It was a full day, and I plan to use it all up.
Because it's a good feeling. It's that feeling of excited exhaustion.
The lights are on outside, the dog it upstairs with K, and Kelle Hampton's music selection is blasting over the squeaky toy that I'm so glad I don't have to deal with right now.
This may not last, but I'm excited for work tomorrow. I'm looking forward to the full week. April is here and it is a great month, showers and all. It starts out cool and reminds me of my roots. Cool air blowing with overcast clouds in the sky. It hits my cheek and I feel like I'm in mossy woods. The rain finishes out the day and pitter-patters against the open window. The month ends in full bloom, with sun covering every corner. And, even though I'll be in an office all day, I do not fret because that office of mine has eight windows. I will be there, right along April, the whole time.
I may be happy tonight because I might have had a wonderfully perfect Sunday. It started off with a three hour talk with Theresa. I did not brush my teeth until two o'clock because we caught up, each of us having that be the first thing we did today. A talk with her is good for the soul. We just get it and we know it.
And thus started my day of advice. Because I know she calls to check in, and I know she calls to renew her spirit, and I know she also calls because she needs someone who can help. So, I gave advice and I listened. When it comes to Theresa, I am a very good girlfriend. She's taught me how.
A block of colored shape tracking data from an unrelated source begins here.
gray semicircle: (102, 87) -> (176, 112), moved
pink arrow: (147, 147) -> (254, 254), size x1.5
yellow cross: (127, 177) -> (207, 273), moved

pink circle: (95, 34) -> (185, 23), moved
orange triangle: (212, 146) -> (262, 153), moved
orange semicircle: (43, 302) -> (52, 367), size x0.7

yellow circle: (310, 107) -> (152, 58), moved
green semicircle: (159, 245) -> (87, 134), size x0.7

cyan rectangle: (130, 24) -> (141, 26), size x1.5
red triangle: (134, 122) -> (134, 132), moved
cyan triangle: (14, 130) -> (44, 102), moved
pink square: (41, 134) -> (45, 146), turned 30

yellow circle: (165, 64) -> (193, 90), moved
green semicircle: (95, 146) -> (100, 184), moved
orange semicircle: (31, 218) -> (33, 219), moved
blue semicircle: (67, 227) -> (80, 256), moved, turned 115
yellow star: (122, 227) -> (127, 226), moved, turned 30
Then the advice continued. With my mom who was hurt from another disappointment. To K, who is overwhelmed and just needed to get away from the books for awhile. And even to Lilly, who I advised not to chew on that stick.
I'm not an expert at much. I'm a good nurse, an amateur gardener, a lapsed pianist, a first time dog-mother. But, it feels good to know that others trust me for my advice.
So, inspired by that trust, I spent the afternoon gardening and searching. Gardening by planting peas and scavenging the woods for the perfect sticks to hold up green beans. I worked up a sweat, which made that cool breeze even homier. I finished at dusk, satisfied that onion sets and peas were resting beneath the dirt. Then, I plugged in the lights that I may not unplug tonight, and kicked off my shoes.
That feeling of grass against bare feet was what I've been waiting for all winter long. Hello Spring, stay awhile.
And searching. Because I started my day with Theresa, I wanted to end the day as well. So, I scoured book shelves across town, until I was satisfied with the right ones to send her way. I chose perfectly dainty stationary to write what advice I had left. And, I chose for her an inspirational journal, because that's what every girl needs. Like mine, but with pretty little birds.
I wrote her a note and talked about the books and all the things that make me happy. So that she could use them on days that I'm not there. Like Ingrid Michaelson. And Kelle Hampton's blog. And making lists of beautiful things. Then I wrote her some things in that journal, to get her started. Sprawled out all over the bed, music still blaring, but dog toy silenced now, I feverishly write words that got me through it.
Like:
Bite off more than you can chew. Then chew it.
Hope rises with the sun each day. Remember, its even behind the clouds.
and
In the depth of winter, I finally learned that within me, there lay an invincible Summer.
I may not be an expert at most things.
But, I know now when the day should be seized and I know how to do it.